> INPUT MATERIAL
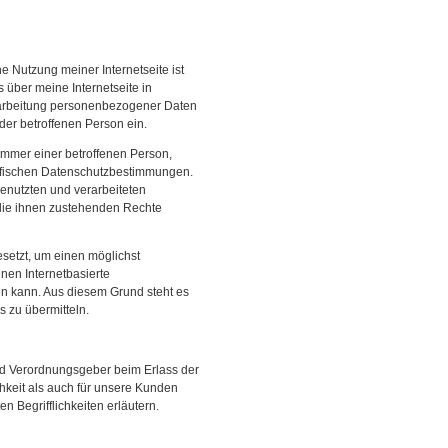
e Nutzung meiner Internetseite ist
über meine Internetseite in
rarbeitung personenbezogener Daten
 der betroffenen Person ein.
mmer einer betroffenen Person,
zifischen Datenschutzbestimmungen.
genutzten und verarbeiteten
die ihnen zustehenden Rechte
esetzt, um einen möglichst
nen Internetbasierte
en kann. Aus diesem Grund steht es
s zu übermitteln.
und Verordnungsgeber beim Erlass der
keit als auch für unsere Kunden
 Begrifflichkeiten erläutern.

> PROBLEM TO WORK ON
Every line from the one containing "esetzt, um einen möglichst" to the final line of the listing above should be set down exactly, with nothing added.

> SOLUTION TO THIS TASK
esetzt, um einen möglichst
nen Internetbasierte
en kann. Aus diesem Grund steht es
s zu übermitteln.
und Verordnungsgeber beim Erlass der
keit als auch für unsere Kunden
 Begrifflichkeiten erläutern.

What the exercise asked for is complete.